## Brief
Would you please transcribe the records below exactly, leaving out the pictures?

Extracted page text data
________________________________________

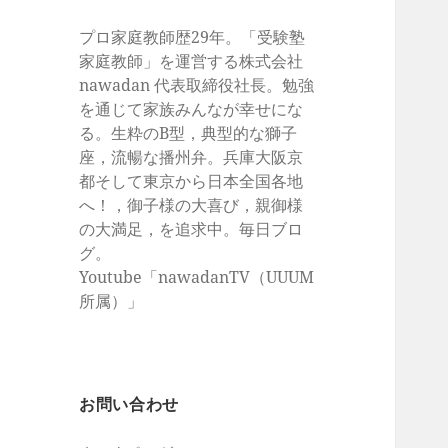
プロ家庭教師歴29年。「受験塾
家庭教師」を運営する株式会社
nawadan 代表取締役社長。勉強
を通じて家族みんなが幸せにな
る。生粋のB型，典型的な獅子
座，流暢な播州弁。兵庫大阪京
都そして東京から日本全国各地
へ！，御子様の大喜び，親御様
の大満足，を追求中。毎日ブロ
グ。
Youtube「nawadanTV（UUUM
所属）」
お問い合わせ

________________________________________

## Finished task
プロ家庭教師歴29年。「受験塾
家庭教師」を運営する株式会社
nawadan 代表取締役社長。勉強
を通じて家族みんなが幸せにな
る。生粋のB型，典型的な獅子
座，流暢な播州弁。兵庫大阪京
都そして東京から日本全国各地
へ！，御子様の大喜び，親御様
の大満足，を追求中。毎日ブロ
グ。
Youtube「nawadanTV（UUUM
所属）」
お問い合わせ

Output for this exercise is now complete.